Estas ligações mantiveram-se mesmo depois de os investigadores terem tido em conta a qualidade dos nutrientes dos alimentos relatados e as quantidades de gordura saturada, açúcar adicionado ou sódio presentes nos alimentos ultra-processados. Os padrões eram praticamente os mesmos nos diferentes subgrupos de pessoas.
"Os alimentos ultra-processados constituem uma parte substancial da dieta americana, representando mais de 50% da ingestão calórica dos adultos e cerca de 60% da ingestão calórica das crianças", afirmou Juna Hatta-Langedyk, primeira autora e estudante de licenciatura em biologia na Tufts. "Compreender como estes alimentos afectam a saúde é uma prioridade de saúde pública fundamental, dada a grande proporção da população afetada."
"Abordar as barreiras estruturais e políticas ao acesso a alimentos frescos e minimamente processados continua a ser fundamental para promover mudanças na dieta que melhorem a saúde e o tempo de vida de todos os americanos", disse Mozaffarian. "As nossas descobertas podem ajudar a informar muitos esforços políticos actuais, tais como uma definição nacional de alimentos ultra-processados, e os esforços de vários estados para propor e aprovar leis que abordem os alimentos ultra-processados, incluindo rótulos de advertência, proibições de certos aditivos e limites nas refeições escolares".
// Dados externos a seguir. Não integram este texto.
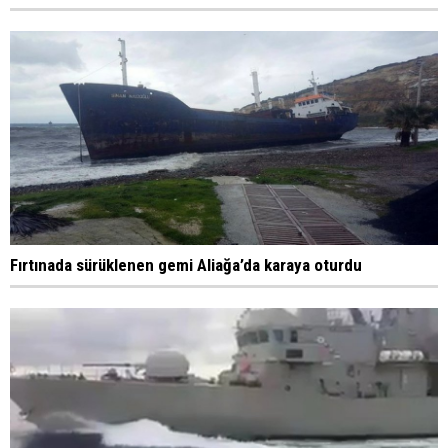
Fırtınada sürüklenen gemi Aliağa’da karaya oturdu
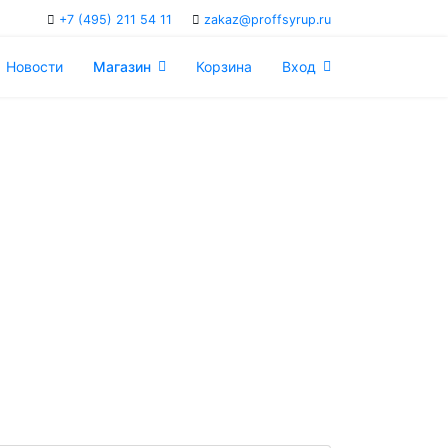
+7 (495) 211 54 11
zakaz@proffsyrup.ru
Новости
Магазин
Корзина
Вход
Lu Wang, Bingbing Fan e Peilin Shi da Friedman School of Nutrition Science and Policy são também co-autores deste estudo. A investigação relatada neste artigo foi apoiada pelo National Institutes of Health's National Heart, Lung, and Blood Institute sob o número de prémio R01HL115189, bem como por um prémio Pathway to Stop Diabetes da American Diabetes Association e pelo Laidlaw Scholars Leadership & Research Programme da Laidlaw Foundation. Informações completas sobre metodologia, limitações e conflitos de interesse estão disponíveis no artigo publicado.